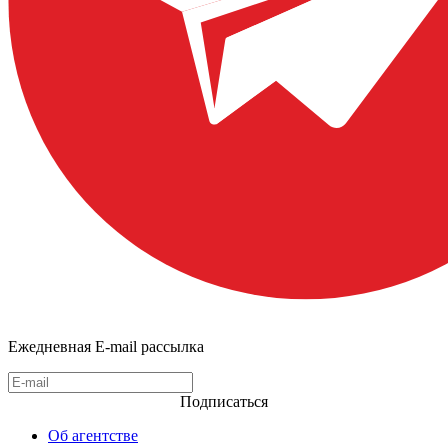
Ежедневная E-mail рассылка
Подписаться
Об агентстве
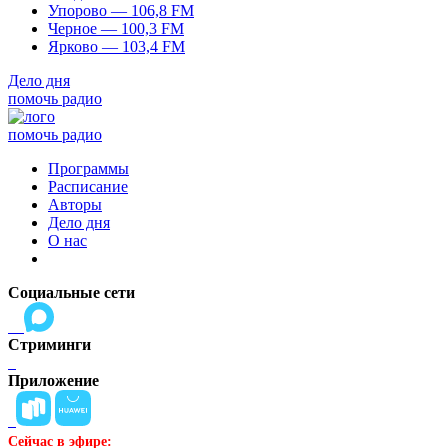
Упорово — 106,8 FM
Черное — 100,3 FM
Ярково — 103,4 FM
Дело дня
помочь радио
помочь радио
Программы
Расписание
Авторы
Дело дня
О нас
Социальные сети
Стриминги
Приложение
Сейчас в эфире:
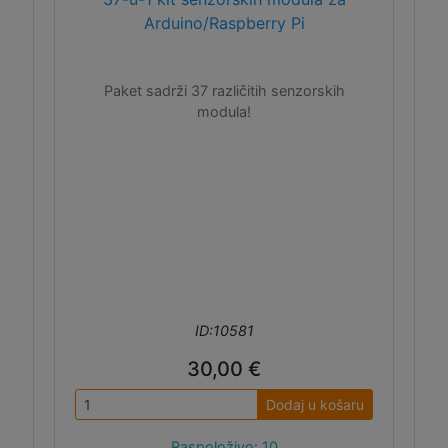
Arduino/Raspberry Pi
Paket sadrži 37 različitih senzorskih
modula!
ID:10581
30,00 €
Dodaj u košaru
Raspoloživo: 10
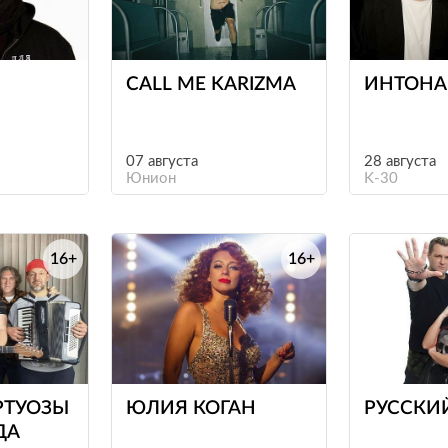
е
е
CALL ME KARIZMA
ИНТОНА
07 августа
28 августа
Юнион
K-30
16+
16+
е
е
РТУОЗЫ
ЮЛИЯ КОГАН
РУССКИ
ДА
▬▬▬▬▬▬
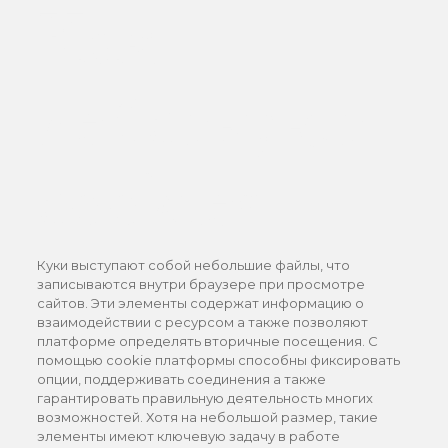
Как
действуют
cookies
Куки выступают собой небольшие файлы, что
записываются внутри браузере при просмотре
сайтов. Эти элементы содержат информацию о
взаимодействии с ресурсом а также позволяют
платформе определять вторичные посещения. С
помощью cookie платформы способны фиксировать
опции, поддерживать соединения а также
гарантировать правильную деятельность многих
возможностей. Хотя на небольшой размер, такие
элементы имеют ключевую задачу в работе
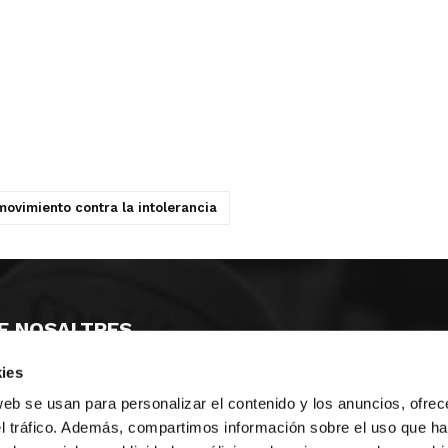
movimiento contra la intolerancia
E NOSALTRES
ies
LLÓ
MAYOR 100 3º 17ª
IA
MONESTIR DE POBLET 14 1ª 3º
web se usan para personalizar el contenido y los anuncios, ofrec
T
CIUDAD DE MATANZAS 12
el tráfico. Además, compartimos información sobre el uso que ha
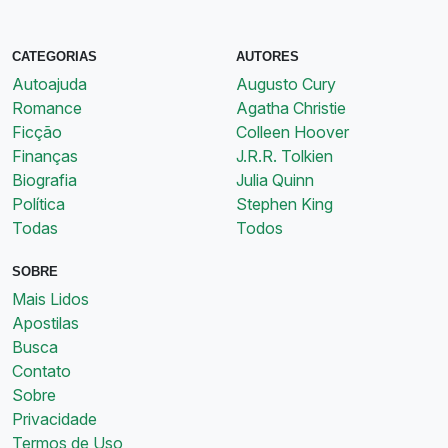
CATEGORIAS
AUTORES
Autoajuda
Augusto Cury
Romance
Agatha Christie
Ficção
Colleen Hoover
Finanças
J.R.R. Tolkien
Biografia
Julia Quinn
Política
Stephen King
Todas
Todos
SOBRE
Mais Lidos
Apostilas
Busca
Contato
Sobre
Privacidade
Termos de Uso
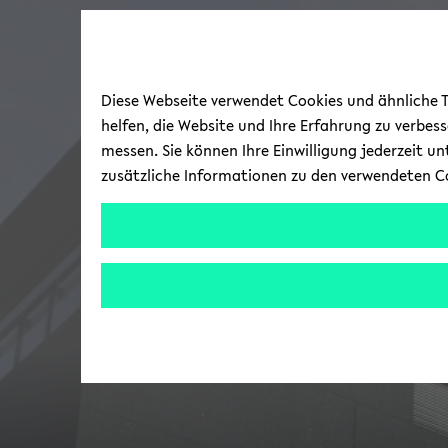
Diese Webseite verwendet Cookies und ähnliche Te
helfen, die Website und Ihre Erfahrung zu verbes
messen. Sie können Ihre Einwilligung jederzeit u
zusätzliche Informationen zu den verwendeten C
▬▬▬▬▬▬
## Instructions for the task
Tell how many lines of the listing contain the string "Ihre", giving the number without any other words.

## Result of this task
2